Proof:- From (c) $X\in \mathscr T$. $X\subset cl(X)[\because by (a)]$ and also we have $cl(X)\subset X$. Hence $cl(X)=X$ and $\emptyset \in \mathscr T$.
Let $\{U_i\}_{i=1}^n$ be a collection of open sets in $\mathscr T$. For each $i$ there exists $C_i$:$cl(C_i)=C_i$ and $U_i=X\setminus C_i$ then $\bigcap_{i=1}^{n}U_i=X\setminus \bigcup_{i=1}^n C_i$. We have $cl(C_i)=C_i,i=1,2,3,..,n$. By (d), we have $\bigcap_{i=1}^{n}U_i \in \mathscr T$. How do I prove arbitrary union axiom? If there is an axiom $\bigcap_{\alpha \in \Lambda}cl(A_\alpha)=cl(\bigcap_{\alpha \in \Lambda}A_\alpha)$. I could prove. Can you please help me?
We just have to show that $$\mathcal{C} = \{C \subseteq X: \operatorname{cl}(C) = C\}$$ obeys the axioms for closed sets. So we indeed (among other things) have to show that it's closed under arbitary intersections, as you're doing.
So suppose that $C_i, i \in I$ obeys $\operatorname{cl}(C_i) = C_i$ for all $i$.

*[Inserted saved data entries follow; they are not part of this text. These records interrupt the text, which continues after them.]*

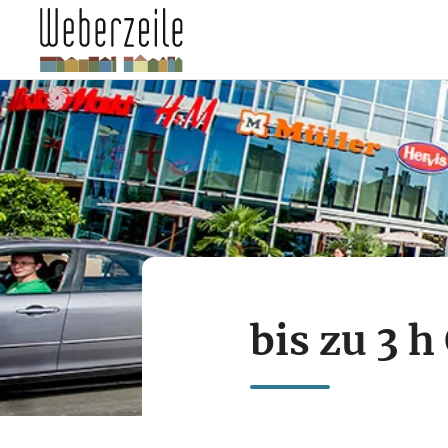
bis zu 3 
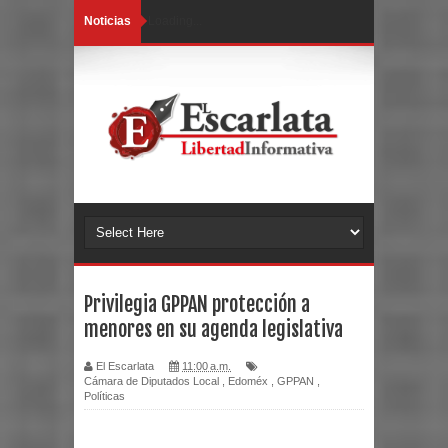
Noticias
Loading...
Privilegia GPPAN protección a
menores en su agenda legislativa
El Escarlata
11:00 a.m.
Cámara de Diputados Local
,
Edoméx
,
GPPAN
,
Políticas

Consider $C= \bigcap_{i \in I} C_i$. As for all $i$, $C \subseteq C_i$ we have for all $i$ (see lemma below) : $\operatorname{cl}(C) \subseteq \operatorname{cl}(C_i) = C_i$, so that taking intersections over $I$ again: $\operatorname{cl}(C) \subseteq \bigcap_{i\in I} C_i =C$ and $C \subseteq \operatorname{cl}(C)$ is true by (a). So $\operatorname{cl}(C) = C$ and you're done.

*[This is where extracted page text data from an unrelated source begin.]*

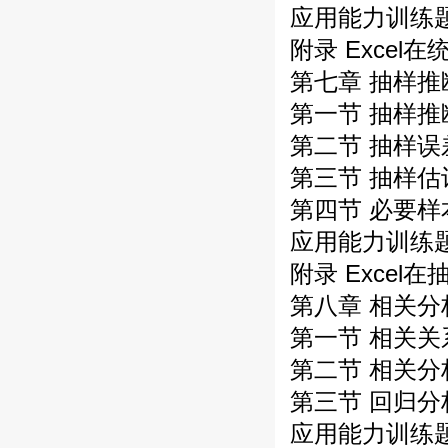
应用能力训练
附录 Excel
第七章 抽样推
第一节 抽样推
第二节 抽样误
第三节 抽样估
第四节 必要
应用能力训练
附录 Excel
第八章 相关
第一节 相关关
第二节 相关分
第三节 回归分
应用能力训练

Proof: $A \subseteq B$ iff $A \cup B = B$ which implies $\operatorname{cl}(A \cup B) = \operatorname{cl}(B)$ and applying (d), $\operatorname{cl}(A) \cup \operatorname{cl}(B) = \operatorname{cl}(B)$ which implies $\operatorname{cl}(A) \subseteq \operatorname{cl}(B)$ again. Done.

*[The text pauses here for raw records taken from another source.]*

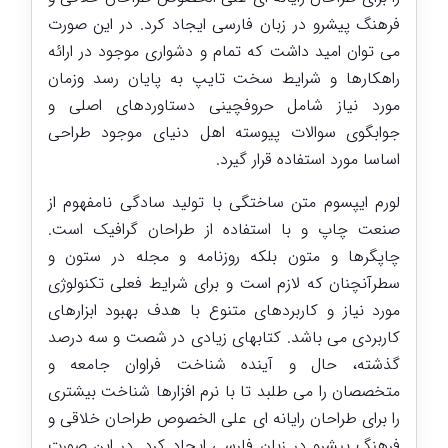
فرهنگ پیشرو در زبان فارسی ایجاد کرد. در این صورت
می توان امید داشت که تمام و دشواری موجود در ارائه
راهکارها و شرایط سخت تایپ به پایان رسد وزمان
مورد نیاز شامل حروفچینی دستاوردهای اصلی و
جوابگوی سوالات پیوسته اهل دنیای موجود طراحی
اساسا مورد استفاده قرار گیرد.
لورم ایپسوم متن ساختگی با تولید سادگی نامفهوم از
صنعت چاپ و با استفاده از طراحان گرافیک است.
چاپگرها و متون بلکه روزنامه و مجله در ستون و
سطرآنچنان که لازم است و برای شرایط فعلی تکنولوژی
مورد نیاز و کاربردهای متنوع با هدف بهبود ابزارهای
کاربردی می باشد. کتابهای زیادی در شصت و سه درصد
گذشته، حال و آینده شناخت فراوان جامعه و
متخصصان را می طلبد تا با نرم افزارها شناخت بیشتری
را برای طراحان رایانه ای علی الخصوص طراحان خلاقی و
فرهنگ پیشرو در زبان فارسی ایجاد کرد. در این صورت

Finally note that $\mathcal{C}$ is closed under finite unions by (d) and $\emptyset \in \mathcal{C}$ is just axiom (c), $X \in \mathcal{C}$ follows from (a).
Now $\mathcal{T}= \{C^\complement \subseteq X: C \in \mathcal{C}\}$, as your text defines is closed under all unions and finite intersections by de Morgan's laws:
Suppose $O_i, i \in I$ are in $\mathcal{T}$ and so $O_i = C_i^\complement$ for $C_i \in \mathcal{C}$, and we know $\bigcap_i C_i \in \mathcal{C}$ too. Hence $$\bigcup_i O_i = \bigcup_i C_i^\complement = \left(\bigcap_i C_i\right)^\complement \in \mathcal{T}$$ as well. The finite union case is similar.